The German company has announced that Level 3 autonomous driving will be available in America during 2023. On appropriate highway sections, with a top speed of up to 60 km/h, Drive Pilot will take control of the vehicle.
Tesla and Mercedes, two houses quite apart in terms of engineering approach. Tesla, led by the genius of Musk, is a company forging a very American approach characterized by “failure and failure” where the user plays an integral role as an active part of the development process. An example of this is the advanced version of Autopilot, called FSD-Full Self Driving, which is currently still in beta and subject to periodic updates. Instead, Mercedes has made Level 2 semi-automatic drivetrain available in its cars and is now ready to upgrade to Level 3.
Mercedes arrives, semi-autonomous driving
At CES 2023, the German company announced that SAE Level 3 autonomous driving will arrive in Nevada and California in 2023. Mercedes customers will soon be able to take advantage of Level 3 adaptive automated driving in the United States, California and Nevada. On suitable sections of the motorway and where traffic density is high, the automated driving system, called Drive Pilot, takes over the steering wheel, initially up to the legally permitted speed of 60 km/h. Customers in these stages will also be able to focus on some secondary activities, such as communicating with colleagues via the In-Car desk, surfing the web, or relaxing by watching a movie. Mercedes has applied for certification in California and Nevada, and once approved, it will distribute Drive Pilot in these states. We remember that car Level 3 compliant able to move forward on its own under certain conditions, such as when queuing in traffic; In this state, the car can move forward independently, controlling the accelerator, brakes and steering.
It also improves Level 2 autonomous driving
Mercedes also announced a new Automatic Lane Change (ALC) feature, which will hit the North American market this year. The ALC allows the car to independently start lane changes and overtake slower vehicles with cruise control engaged. The system represents a further expansion of Mercedes Level 2’s partially self-driving functionality, in which the driver remains in charge at all times.

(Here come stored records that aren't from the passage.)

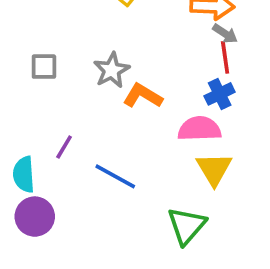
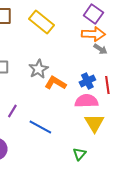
red line: (225, 57) -> (107, 85), moved
blue cross: (220, 94) -> (87, 81), moved
green triangle: (187, 226) -> (79, 154), size x0.6

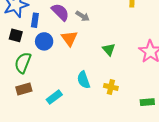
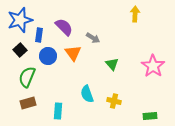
gray arrow: (83, 16) -> (93, 38), moved
black square: (16, 35) -> (20, 50), turned 32
cyan rectangle: (54, 97) -> (58, 111), turned -49

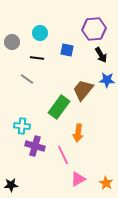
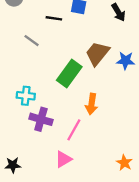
black line: (37, 58) -> (54, 18), moved
blue star: (107, 80) -> (126, 61), moved
pink line: (63, 155) -> (74, 130), turned 54
pink triangle: (78, 179) -> (63, 159), moved

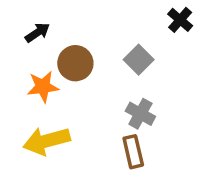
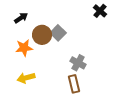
gray square: (139, 60) -> (58, 33), moved
yellow arrow: (47, 141) -> (26, 78), size x0.7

To use the ALC, the driver sets the speed of the adaptive cruise control (Active Distance Assist Distronic). Active Steering Assist, which is activated by default, does the rest. The car constantly monitors its surroundings through a series of radar sensors and cameras to overtake slower cars on the highway. Once overtaken, the vehicle helps the user to return to the original lane. The ALC can also initiate automatic lane changes, actively following lane guidance as you approach ramps or highway junctions.